As Turkey heads to local elections, the prospective electoral behavior of the nationalist constituency constitutes one of the main topics of discussion. In Turkey, there exist two kinds of nationalism, Turkish nationalism and Kurdish nationalism. Although Kurdish nationalists consider themselves "democratic socialists" or "Marxists-Leninists," their policies are nothing but separatist and ethnic in nature.
In the last century of the Ottoman Empire, Yusuf Akçura famously summarized the main policies of the Ottoman State as three types: Western, nationalist and Islamist. These three categories of policies have always coexisted in Turkish politics; yet, how they have intersected, and which have predominated at certain points in history have varied greatly.
Today, Western democracy is grappling with escalating racism, xenophobia and Islamophobia. Considering that German Nazi leader Adolf Hitler emerged in a similar climate of discrimination, the rise of extremely racist political parties in Germany, Austria, the Netherlands and France raises alarms for the future of Continental Europe. In fact, right before elections in Europe, Western politicians always play up anti-Turkish sentiments of extremely nationalist and racist voters by targeting President Recep Tayyip Erdoğan in particular.
The fact is Europe has a long history of racism. For Christian Europeans, not only Muslims, but also Jews, have always been the "others." For hundreds of years, the Jewish community had to live in the ghettos of the most prosperous cities in Europe; therefore, rising xenophobia and Islamophobia in European countries could easily swing toward anti-Semitism. Historically in Europe, anti-Semitism has always been a reality, and the expansion of xenophobia in the vast majority of the public could easily spin out of control.

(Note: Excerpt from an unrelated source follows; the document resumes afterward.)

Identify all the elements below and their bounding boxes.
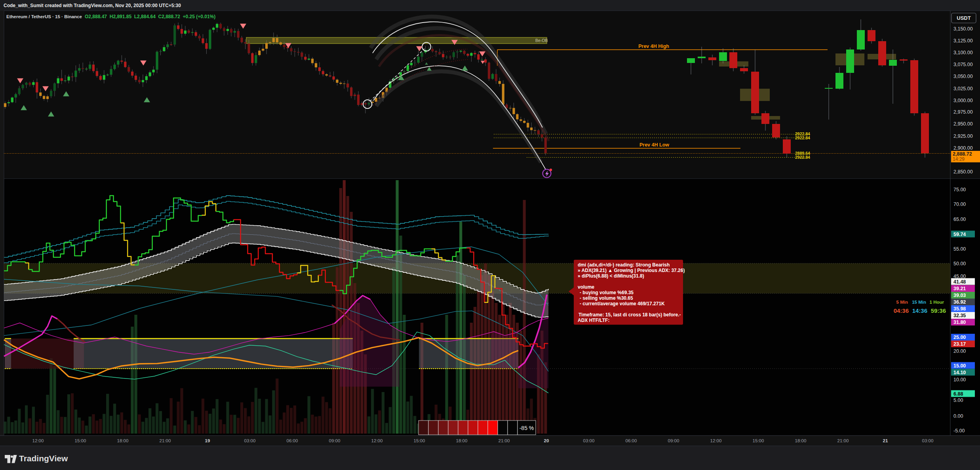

To determine whether the rise of racism and xenophobia in Europe could influence Turkish politics adversely, we need to examine the rising current of nationalism in Turkey. It is widely known that Turkish politics mainly rely on the balance between right- and left-wing political parties. Seventy percent of the Turkish electorate consider themselves right-wing, while the remaining 30 percent lean toward the left. However, the Turkish political spectrum, ranging from Kemalists to Islamists and from nationalists to conservatives, is far too complex to be defined by a black-and-white division.
In Turkey, nationalist electors consider themselves right-wing, with electoral support for the Nationalist Movement Party (MHP) fluctuating from 10 percent to 18 percent in the last decade. In fact, voters who support right and left political parties often prefer the MHP as their back-up party. Recently, a new nationalist political party, the Good Party (İP), which emerged from within the MHP, succeeded in taking 10 percent of the total vote. If we consider the fact that the sum of the votes of these two national and conservative political parties reached 20 percent, we must ask the question of if nationalism is on the rise in Turkey. Since the Peoples' Democratic Party (HDP) represents Kurdish nationalism, we need to consider whether a rise of nationalism would lead to discrimination and racism in Turkey.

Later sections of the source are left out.